REQUIRED WORK: In the records below, count each line where the word "your" appears, and reply with that number only.

Page-level text extractions
*** Begin section ***
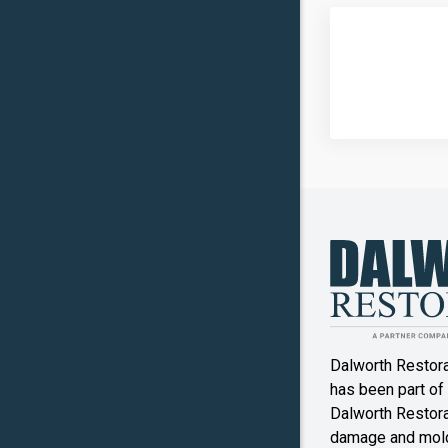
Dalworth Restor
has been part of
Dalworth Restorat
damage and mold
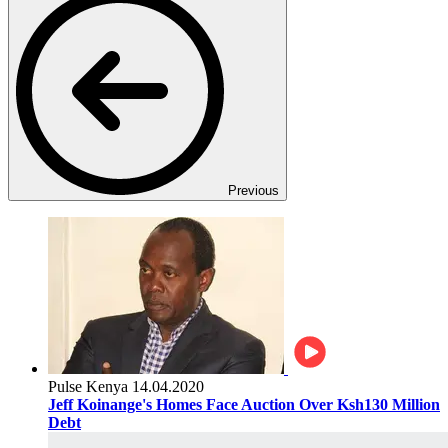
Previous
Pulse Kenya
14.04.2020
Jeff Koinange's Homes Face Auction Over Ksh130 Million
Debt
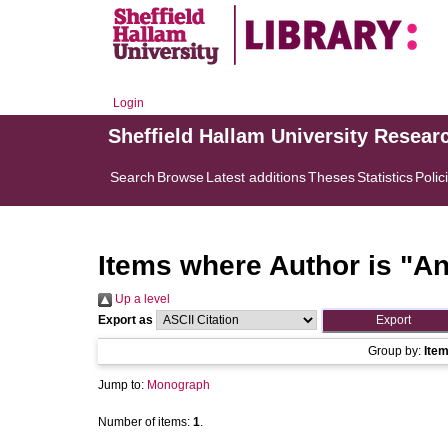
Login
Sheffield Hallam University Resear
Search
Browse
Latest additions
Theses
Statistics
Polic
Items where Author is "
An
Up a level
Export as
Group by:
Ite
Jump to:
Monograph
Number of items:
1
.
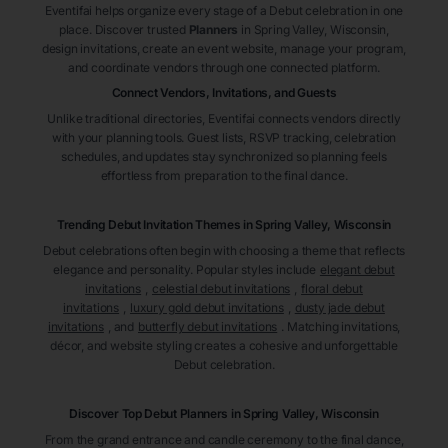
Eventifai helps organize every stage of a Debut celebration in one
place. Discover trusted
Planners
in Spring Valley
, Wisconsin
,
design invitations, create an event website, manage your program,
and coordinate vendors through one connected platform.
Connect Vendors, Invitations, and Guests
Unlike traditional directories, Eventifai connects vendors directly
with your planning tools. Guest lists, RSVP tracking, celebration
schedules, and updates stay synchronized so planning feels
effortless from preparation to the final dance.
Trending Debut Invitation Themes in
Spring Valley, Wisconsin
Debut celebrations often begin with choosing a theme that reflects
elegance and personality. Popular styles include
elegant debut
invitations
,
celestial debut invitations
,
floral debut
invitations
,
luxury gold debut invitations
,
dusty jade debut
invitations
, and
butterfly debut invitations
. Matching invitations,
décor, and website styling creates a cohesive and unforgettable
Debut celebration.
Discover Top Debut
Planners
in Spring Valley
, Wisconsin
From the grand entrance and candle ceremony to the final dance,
*** End section ***
*** Begin section ***
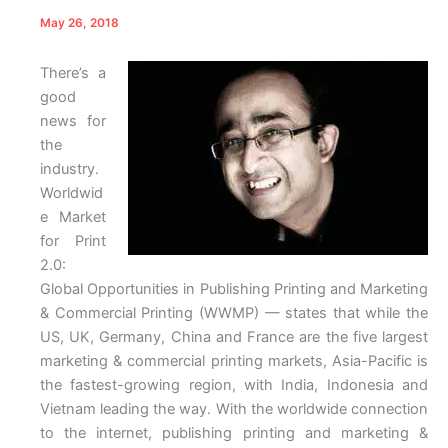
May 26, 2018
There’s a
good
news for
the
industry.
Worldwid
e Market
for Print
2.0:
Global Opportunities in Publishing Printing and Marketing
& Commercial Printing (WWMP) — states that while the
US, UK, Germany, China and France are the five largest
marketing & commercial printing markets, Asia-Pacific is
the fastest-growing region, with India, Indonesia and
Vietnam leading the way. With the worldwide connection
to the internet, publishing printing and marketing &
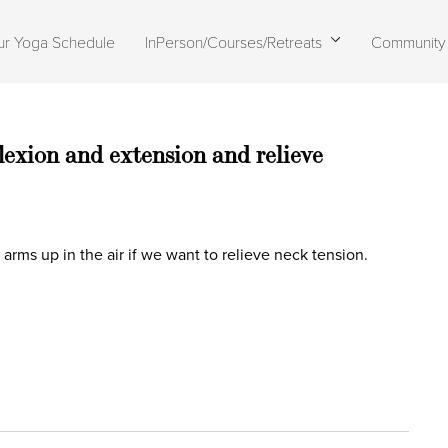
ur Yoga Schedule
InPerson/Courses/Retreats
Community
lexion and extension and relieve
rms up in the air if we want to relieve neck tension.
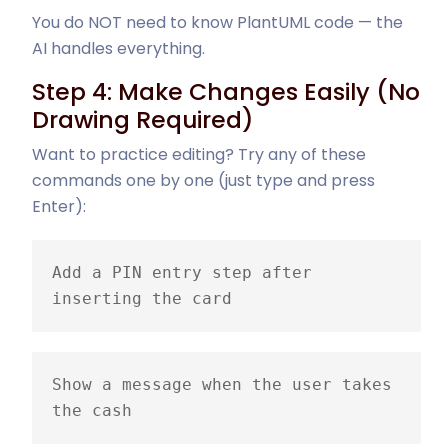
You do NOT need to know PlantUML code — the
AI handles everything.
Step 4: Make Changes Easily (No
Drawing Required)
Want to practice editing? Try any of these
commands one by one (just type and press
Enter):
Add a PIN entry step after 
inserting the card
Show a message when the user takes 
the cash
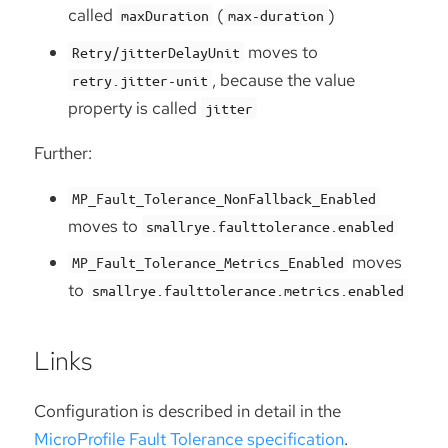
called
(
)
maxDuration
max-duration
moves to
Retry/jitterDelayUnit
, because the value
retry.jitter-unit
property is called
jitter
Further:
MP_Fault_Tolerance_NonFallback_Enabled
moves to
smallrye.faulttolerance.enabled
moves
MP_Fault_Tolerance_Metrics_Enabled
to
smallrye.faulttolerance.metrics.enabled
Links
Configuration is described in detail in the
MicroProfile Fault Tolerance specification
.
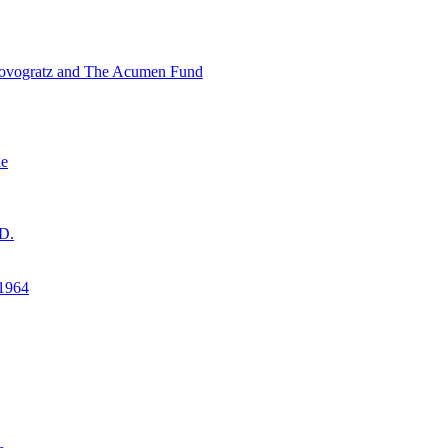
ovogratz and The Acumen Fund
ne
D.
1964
*** End section ***
*** Begin section ***
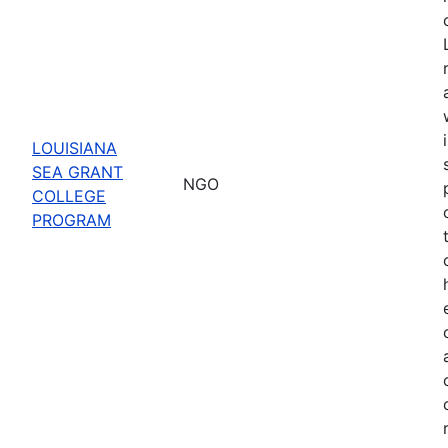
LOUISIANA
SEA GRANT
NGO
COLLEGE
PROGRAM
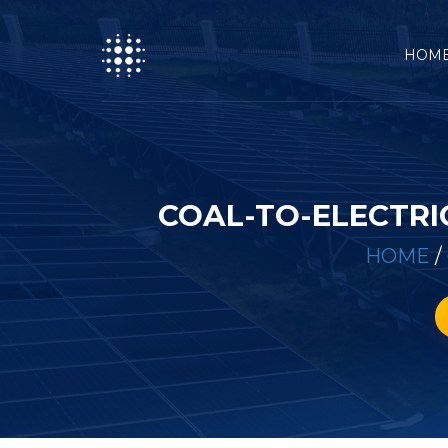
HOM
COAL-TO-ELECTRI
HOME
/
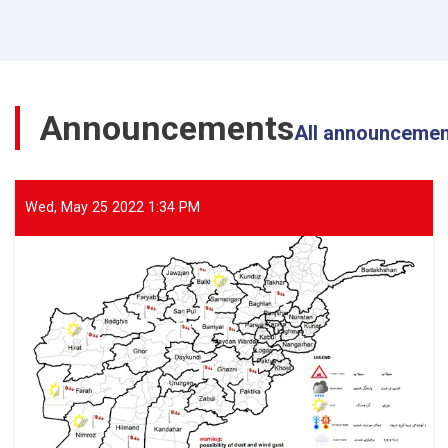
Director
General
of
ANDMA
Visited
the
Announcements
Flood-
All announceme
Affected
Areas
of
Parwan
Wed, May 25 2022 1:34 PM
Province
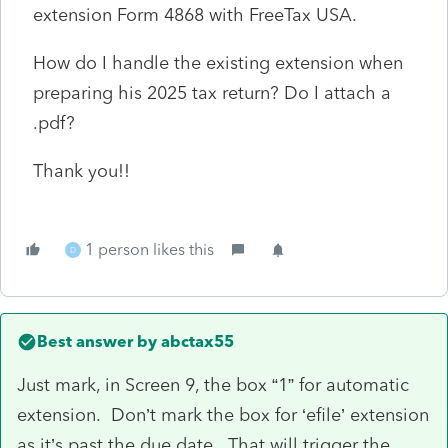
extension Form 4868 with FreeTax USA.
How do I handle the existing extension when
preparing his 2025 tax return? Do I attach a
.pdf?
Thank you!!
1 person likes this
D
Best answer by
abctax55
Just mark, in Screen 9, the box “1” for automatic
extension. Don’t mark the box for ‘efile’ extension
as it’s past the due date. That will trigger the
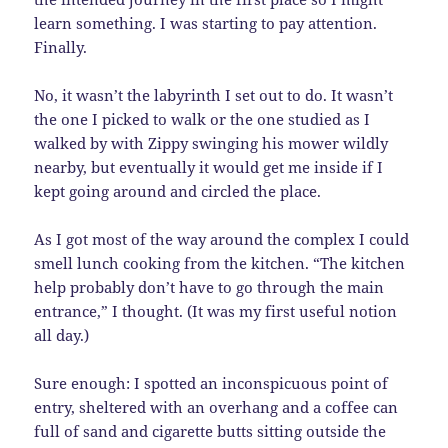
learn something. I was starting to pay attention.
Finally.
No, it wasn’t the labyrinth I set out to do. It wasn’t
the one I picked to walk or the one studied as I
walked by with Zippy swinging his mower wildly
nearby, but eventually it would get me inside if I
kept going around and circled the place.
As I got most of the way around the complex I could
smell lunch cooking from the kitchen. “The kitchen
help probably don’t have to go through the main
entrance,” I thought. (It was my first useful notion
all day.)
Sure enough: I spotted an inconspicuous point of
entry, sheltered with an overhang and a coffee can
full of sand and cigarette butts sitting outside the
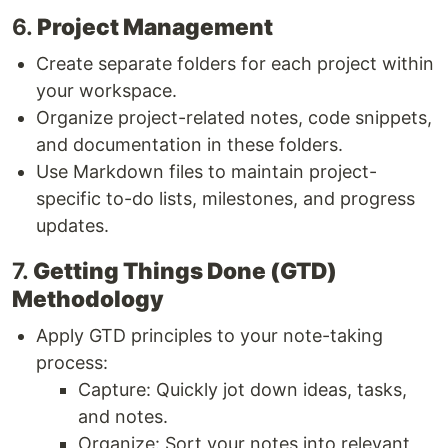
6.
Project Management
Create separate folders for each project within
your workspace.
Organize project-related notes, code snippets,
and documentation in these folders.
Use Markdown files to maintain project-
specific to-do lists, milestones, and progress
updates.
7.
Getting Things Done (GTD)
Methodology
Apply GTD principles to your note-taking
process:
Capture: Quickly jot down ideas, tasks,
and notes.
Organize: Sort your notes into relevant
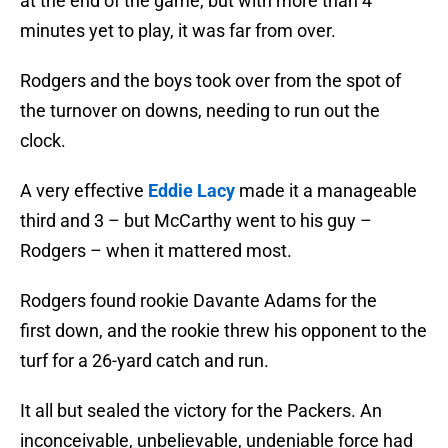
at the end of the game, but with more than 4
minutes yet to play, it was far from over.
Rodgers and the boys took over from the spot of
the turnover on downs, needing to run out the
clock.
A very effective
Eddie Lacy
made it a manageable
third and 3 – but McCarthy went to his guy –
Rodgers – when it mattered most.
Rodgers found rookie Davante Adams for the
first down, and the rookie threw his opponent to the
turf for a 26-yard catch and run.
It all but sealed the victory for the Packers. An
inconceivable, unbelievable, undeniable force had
*** End section ***
TASK RESULT: 5